1. Introducing the Arcadian Farm Origins

In this season we’re following the flavour, pulling back the covers on Waterford Distillery’s unique approach and philosophy when it comes to barley, focusing on the Arcadian Farm Origins, a collection of whiskies with their roots in how whisky used to be made. They represent real rarity, due to the scarcity of the raw material. Before the mass production demands of today dictated what an entire industry grew, how they grew it and how they malted, fermented, distilled and matured, there were different approaches to whisky making - approaches tied more to nature, to age old practices; approaches dependent on available natural resources rather than artificial substitutes. Did these approaches yield more flavour? The Arcadian Farm Origin whiskies seeks to answer this question and in this episode we're going to begin understanding how the team at Waterford intends to do that.

Om Podcasten

Influenced by the world's greatest winemakers, Waterford Distillery obsessively brings the same intellectual drive, methodology and rigour to single malt whisky. But what does that actually mean? It means applying strict production criteria to Irish barley and whisky production. It means sourcing barley from individual Irish farms - some organic, some biodynamic. It means malting, fermenting, distilling and maturing those farm crops in complete isolation - from field to barrel. The distillery showcases the barley flavours derived from individual Irish farms, terroir by terroir, in its Single Farm Origin series. But the ultimate goal is to one day use these individual terroirs to produce world’s most unique, complex and compelling whisky.
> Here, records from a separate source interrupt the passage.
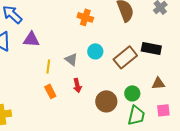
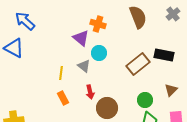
purple triangle: (31, 39) -> (81, 38), moved, turned 36
cyan circle: (95, 51) -> (99, 53), moved
brown triangle: (158, 83) -> (171, 90), turned -40
brown circle: (106, 101) -> (107, 108), moved

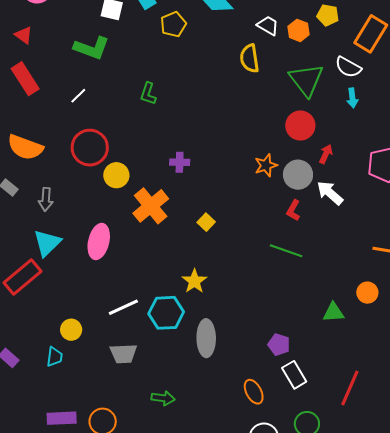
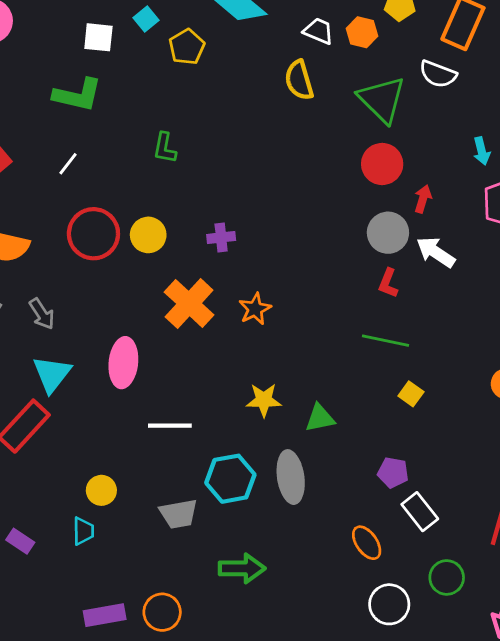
cyan arrow: (352, 98) -> (482, 151), moved
orange star: (266, 165) -> (255, 309), moved
yellow circle: (116, 175) -> (148, 235), moved
gray arrow: (46, 199) -> (42, 314), turned -30
yellow square: (206, 222) -> (411, 394), moved
yellow star: (194, 281) -> (264, 400), turned -30
white line: (123, 307) -> (170, 426), moved, turned 32
green triangle: (334, 312) -> (320, 418), moved
cyan hexagon: (166, 313) -> (230, 479), moved
green arrow: (163, 398) -> (242, 568), size x1.4

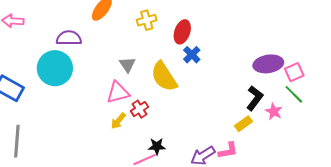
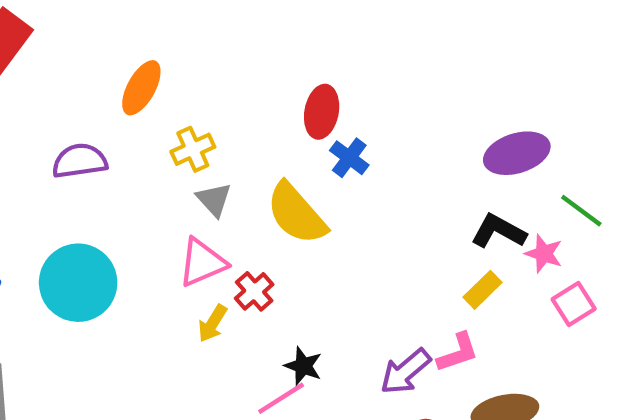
yellow cross: (147, 20) -> (193, 149), moved
cyan circle: (55, 68) -> (78, 283), moved
pink square: (294, 72) -> (574, 304), moved
black L-shape: (255, 98) -> (498, 231), turned -90
black star: (157, 146) -> (303, 366), turned 30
In this podcast series, the award-winning whisky communicator Barry Chandler has unfettered access to the distillery and its people, to break down each step of the production process from growing the barley to bottling the whisky so that you, the whisky fan, can understand about where flavour is created and what the possibilities are when a distillery chooses to obsessively explore that prime raw ingredient of single malt whisky: barley.